- About this exercise: Find every line in the records below that contains "iPhone", and copy it.

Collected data

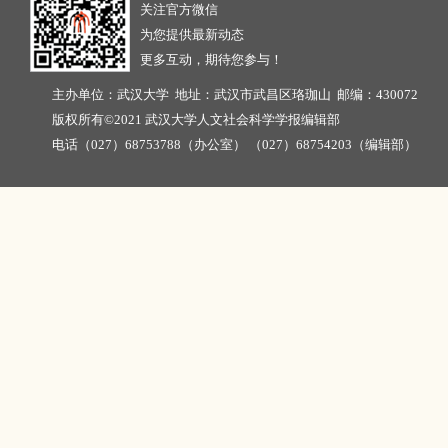
关注官方微信
为您提供最新动态
更多互动，期待您参与！
主办单位：武汉大学 地址：武汉市武昌区珞珈山 邮编：430072
版权所有©2021 武汉大学人文社会科学学报编辑部
电话（027）68753788（办公室） （027）68754203（编辑部）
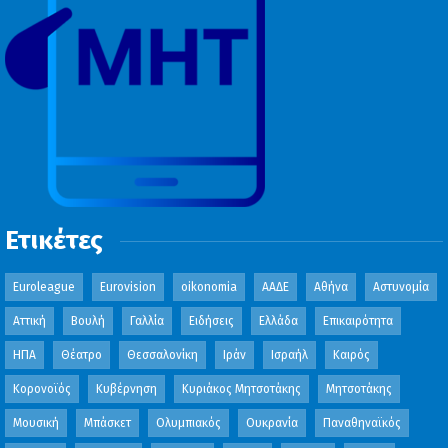
Ετικέτες
Euroleague
Eurovision
oikonomia
ΑΑΔΕ
Αθήνα
Αστυνομία
Αττική
Βουλή
Γαλλία
Ειδήσεις
Ελλάδα
Επικαιρότητα
ΗΠΑ
Θέατρο
Θεσσαλονίκη
Ιράν
Ισραήλ
Καιρός
Κορονοϊός
Κυβέρνηση
Κυριάκος Μητσοτάκης
Μητσοτάκης
Μουσική
Μπάσκετ
Ολυμπιακός
Ουκρανία
Παναθηναϊκός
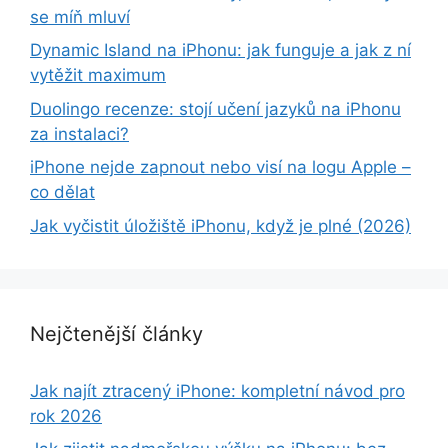
se míň mluví
Dynamic Island na iPhonu: jak funguje a jak z ní
vytěžit maximum
Duolingo recenze: stojí učení jazyků na iPhonu
za instalaci?
iPhone nejde zapnout nebo visí na logu Apple –
co dělat
Jak vyčistit úložiště iPhonu, když je plné (2026)
Nejčtenější články
Jak najít ztracený iPhone: kompletní návod pro
rok 2026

- Response area:
iPhone nejde zapnout nebo visí na logu Apple –
Jak najít ztracený iPhone: kompletní návod pro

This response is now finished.